NQL supports standard SQL operators for comparisons, logic, arithmetic, and pattern matching.
Comparison operators
Compare two values and return a boolean result.
| Operator | Description | Example |
|---|
= | Equal to | status = 'active' |
<> | Not equal to | status <> 'deleted' |
< | Less than | age < 30 |
> | Greater than | score > 90 |
<= | Less than or equal | price <= 100 |
>= | Greater than or equal | created_at >= '2024-01-01' |
Examples
SELECT *
FROM company_data."123"
WHERE
status = 'active'
AND age >= 18
AND age < 65
AND score > 75
Comparisons involving NULL return NULL, not true or false. Use IS NULL or IS NOT NULL for NULL checks.
Logical operators
Combine boolean expressions.
| Operator | Description | Example |
|---|
AND | Both conditions true | a > 0 AND b > 0 |
OR | Either condition true | status = 'a' OR status = 'b' |
NOT | Negates condition | NOT is_deleted |
Operator precedence
NOT is evaluated before AND, which is evaluated before OR. Use parentheses for clarity:
-- Without parentheses: AND binds tighter than OR
WHERE a = 1 OR b = 2 AND c = 3
-- Equivalent to: a = 1 OR (b = 2 AND c = 3)
-- With parentheses for clarity
WHERE (a = 1 OR b = 2) AND c = 3
Examples
SELECT *
FROM company_data."123"
WHERE
(status = 'active' OR status = 'pending')
AND NOT is_deleted
AND (score > 90 OR is_premium = true)
Arithmetic operators
Perform mathematical calculations on numeric values.
| Operator | Description | Example |
|---|
+ | Addition | price + tax |
- | Subtraction | total - discount |
* | Multiplication | quantity * unit_price |
/ | Division | total / count |
Examples
SELECT
quantity * unit_price AS line_total,
(quantity * unit_price) * 1.0825 AS total_with_tax,
total_amount / num_items AS average_item_price,
score - baseline AS improvement
FROM company_data."123"
Division by zero returns NULL in NQL. Consider using NULLIF to handle potential zero divisors:
total / NULLIF(count, 0)
String operators
Concatenation
The || operator concatenates strings:
SELECT
first_name || ' ' || last_name AS full_name,
city || ', ' || state AS location
FROM company_data."123"
Non-string values are implicitly converted to strings:
SELECT
'User #' || user_id AS user_label,
'Score: ' || score || '%' AS score_display
FROM company_data."123"
IN and NOT IN
Test membership in a set of values.
Syntax
column IN (value1, value2, value3)
column NOT IN (value1, value2)
Examples
SELECT *
FROM company_data."123"
WHERE
status IN ('active', 'pending', 'review')

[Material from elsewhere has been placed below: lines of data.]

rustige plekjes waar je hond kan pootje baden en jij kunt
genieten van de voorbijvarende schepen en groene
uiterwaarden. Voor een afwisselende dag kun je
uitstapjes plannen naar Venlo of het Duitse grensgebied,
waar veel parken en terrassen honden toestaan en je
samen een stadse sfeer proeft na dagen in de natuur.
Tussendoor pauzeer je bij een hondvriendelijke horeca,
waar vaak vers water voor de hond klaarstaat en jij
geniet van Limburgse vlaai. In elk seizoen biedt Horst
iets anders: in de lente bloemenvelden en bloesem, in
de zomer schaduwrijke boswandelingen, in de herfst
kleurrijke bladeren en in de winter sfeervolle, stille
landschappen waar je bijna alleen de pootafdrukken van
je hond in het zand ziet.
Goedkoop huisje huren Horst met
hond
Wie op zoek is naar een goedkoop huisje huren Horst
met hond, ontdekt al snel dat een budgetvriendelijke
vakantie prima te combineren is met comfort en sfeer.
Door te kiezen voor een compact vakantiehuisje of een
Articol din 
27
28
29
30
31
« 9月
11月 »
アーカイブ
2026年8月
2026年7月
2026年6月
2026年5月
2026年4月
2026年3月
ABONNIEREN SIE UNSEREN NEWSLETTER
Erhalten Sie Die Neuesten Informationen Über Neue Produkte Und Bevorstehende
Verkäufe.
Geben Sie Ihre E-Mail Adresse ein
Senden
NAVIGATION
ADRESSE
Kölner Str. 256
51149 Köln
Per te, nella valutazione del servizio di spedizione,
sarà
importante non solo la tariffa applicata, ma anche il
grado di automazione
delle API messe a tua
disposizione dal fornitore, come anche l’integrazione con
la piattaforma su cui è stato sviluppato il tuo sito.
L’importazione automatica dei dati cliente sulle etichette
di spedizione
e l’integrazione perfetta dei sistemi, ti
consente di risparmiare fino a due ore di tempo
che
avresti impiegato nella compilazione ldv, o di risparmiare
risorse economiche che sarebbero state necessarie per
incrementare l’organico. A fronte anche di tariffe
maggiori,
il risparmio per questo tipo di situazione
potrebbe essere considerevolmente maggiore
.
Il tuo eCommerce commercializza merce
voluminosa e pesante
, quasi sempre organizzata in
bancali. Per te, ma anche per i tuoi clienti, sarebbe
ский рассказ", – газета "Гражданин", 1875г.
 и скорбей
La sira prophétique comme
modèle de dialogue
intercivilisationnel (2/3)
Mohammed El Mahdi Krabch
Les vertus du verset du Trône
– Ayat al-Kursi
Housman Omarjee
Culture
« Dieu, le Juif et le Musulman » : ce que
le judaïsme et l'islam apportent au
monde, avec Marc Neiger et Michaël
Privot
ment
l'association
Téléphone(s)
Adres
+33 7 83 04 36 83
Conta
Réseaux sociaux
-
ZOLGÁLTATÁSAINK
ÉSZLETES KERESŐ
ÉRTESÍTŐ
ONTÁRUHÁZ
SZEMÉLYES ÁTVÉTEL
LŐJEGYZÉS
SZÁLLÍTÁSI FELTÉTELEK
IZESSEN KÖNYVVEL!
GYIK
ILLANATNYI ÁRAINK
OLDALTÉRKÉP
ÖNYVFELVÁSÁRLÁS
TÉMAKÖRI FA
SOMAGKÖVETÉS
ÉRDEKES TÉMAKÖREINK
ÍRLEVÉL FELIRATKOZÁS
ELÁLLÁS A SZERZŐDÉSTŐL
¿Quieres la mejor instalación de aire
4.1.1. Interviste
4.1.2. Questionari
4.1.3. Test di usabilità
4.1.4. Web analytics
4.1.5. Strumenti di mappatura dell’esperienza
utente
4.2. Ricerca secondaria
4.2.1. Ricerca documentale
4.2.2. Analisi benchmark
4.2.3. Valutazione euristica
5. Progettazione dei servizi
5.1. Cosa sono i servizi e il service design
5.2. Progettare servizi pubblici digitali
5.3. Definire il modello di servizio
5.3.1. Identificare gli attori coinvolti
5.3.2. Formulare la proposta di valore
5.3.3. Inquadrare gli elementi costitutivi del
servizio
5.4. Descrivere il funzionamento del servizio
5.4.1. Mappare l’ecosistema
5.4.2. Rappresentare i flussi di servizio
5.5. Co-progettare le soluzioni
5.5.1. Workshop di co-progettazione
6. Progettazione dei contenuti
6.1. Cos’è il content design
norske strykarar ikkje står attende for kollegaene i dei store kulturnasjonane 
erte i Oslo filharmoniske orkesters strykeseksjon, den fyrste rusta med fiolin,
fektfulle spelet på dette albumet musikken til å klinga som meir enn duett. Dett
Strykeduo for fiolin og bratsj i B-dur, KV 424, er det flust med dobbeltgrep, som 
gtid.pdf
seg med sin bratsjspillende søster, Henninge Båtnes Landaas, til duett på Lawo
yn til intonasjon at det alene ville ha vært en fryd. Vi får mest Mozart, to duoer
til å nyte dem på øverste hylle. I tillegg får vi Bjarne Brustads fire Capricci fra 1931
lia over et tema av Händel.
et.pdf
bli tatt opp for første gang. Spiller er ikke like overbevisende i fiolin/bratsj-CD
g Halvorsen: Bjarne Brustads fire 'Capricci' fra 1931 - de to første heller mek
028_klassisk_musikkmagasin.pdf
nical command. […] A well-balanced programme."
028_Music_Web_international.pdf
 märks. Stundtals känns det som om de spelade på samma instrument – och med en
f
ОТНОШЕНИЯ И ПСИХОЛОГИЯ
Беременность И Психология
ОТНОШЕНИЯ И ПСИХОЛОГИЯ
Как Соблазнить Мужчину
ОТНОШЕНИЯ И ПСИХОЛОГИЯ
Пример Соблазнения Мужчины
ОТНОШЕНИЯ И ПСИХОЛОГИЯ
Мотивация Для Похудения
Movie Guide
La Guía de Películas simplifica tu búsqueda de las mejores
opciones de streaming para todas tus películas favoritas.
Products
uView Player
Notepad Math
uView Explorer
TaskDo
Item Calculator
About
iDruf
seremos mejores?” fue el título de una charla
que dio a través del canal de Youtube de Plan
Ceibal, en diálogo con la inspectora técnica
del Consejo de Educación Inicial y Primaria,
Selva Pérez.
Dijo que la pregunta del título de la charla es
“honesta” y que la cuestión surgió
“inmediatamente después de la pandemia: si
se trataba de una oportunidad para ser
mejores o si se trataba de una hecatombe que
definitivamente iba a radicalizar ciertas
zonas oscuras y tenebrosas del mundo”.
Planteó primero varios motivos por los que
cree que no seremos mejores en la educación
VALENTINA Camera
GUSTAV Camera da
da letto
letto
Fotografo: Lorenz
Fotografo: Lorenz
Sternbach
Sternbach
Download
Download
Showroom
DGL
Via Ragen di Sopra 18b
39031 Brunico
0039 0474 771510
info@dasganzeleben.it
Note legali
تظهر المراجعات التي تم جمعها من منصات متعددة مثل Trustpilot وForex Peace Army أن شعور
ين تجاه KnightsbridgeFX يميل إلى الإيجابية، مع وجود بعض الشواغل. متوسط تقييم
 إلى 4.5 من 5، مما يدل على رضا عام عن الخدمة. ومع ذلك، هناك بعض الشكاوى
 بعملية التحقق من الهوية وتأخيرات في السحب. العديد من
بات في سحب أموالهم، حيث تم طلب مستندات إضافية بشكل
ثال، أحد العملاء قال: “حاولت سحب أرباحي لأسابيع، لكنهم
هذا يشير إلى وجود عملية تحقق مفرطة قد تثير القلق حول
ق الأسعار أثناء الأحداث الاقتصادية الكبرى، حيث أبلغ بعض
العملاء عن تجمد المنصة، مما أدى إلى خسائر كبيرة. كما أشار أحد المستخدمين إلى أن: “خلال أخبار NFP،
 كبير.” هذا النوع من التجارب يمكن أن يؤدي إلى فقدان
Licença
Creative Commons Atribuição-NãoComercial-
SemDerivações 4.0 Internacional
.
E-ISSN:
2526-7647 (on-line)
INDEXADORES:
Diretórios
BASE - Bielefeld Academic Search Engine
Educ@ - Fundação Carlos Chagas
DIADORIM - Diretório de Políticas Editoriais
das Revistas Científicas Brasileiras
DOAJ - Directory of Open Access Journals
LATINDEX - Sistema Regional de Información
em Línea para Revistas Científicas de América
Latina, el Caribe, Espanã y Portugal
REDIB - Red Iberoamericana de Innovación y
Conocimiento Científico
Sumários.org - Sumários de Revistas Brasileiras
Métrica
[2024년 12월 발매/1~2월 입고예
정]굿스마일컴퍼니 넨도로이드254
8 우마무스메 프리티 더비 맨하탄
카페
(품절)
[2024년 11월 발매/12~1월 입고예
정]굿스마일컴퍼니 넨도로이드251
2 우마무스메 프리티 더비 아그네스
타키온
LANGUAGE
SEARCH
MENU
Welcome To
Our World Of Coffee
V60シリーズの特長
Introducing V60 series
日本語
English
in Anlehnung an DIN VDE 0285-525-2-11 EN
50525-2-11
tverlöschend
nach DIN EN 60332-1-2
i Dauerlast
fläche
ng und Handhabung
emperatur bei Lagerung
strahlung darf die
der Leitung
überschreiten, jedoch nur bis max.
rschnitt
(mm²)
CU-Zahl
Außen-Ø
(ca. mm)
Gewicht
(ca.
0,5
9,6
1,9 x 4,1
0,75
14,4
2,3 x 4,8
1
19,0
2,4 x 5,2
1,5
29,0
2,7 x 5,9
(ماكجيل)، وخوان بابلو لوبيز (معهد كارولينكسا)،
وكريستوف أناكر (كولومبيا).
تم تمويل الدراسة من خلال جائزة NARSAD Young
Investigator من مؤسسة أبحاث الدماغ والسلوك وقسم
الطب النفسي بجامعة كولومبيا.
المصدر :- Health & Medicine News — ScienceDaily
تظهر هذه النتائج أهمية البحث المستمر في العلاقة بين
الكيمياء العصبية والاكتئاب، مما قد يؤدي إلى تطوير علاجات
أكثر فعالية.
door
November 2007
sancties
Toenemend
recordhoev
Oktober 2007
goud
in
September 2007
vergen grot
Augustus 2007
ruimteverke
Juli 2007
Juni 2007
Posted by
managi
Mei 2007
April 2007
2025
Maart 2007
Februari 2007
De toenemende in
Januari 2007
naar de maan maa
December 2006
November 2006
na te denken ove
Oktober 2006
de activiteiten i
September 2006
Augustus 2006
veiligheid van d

AND category NOT IN ('test', 'demo', 'internal')
IN with subquery
SELECT *
FROM company_data."1"
WHERE user_id IN (
SELECT user_id
FROM company_data."2"
WHERE is_premium = true
)
For large value lists, consider using a JOIN instead of IN for better performance.
BETWEEN
Test if a value falls within a range (inclusive).
Syntax
column BETWEEN lower_bound AND upper_bound
Equivalent to:
column >= lower_bound AND column <= upper_bound
Examples
SELECT *
FROM company_data."123"
WHERE
age BETWEEN 25 AND 45
AND event_date BETWEEN '2024-01-01' AND '2024-12-31'
AND score BETWEEN 80 AND 100
NULL operators
IS NULL / IS NOT NULL
Test for NULL values. Regular comparison operators don’t work with NULL.
-- Correct
WHERE email IS NOT NULL
WHERE phone IS NULL
-- Incorrect (always returns no rows)
WHERE email = NULL
WHERE email <> NULL
Examples
SELECT *
FROM company_data."123"
WHERE
email IS NOT NULL
AND phone IS NOT NULL
AND secondary_email IS NULL
IS DISTINCT FROM / IS NOT DISTINCT FROM
NULL-safe equality comparison. Treats NULL as a comparable value.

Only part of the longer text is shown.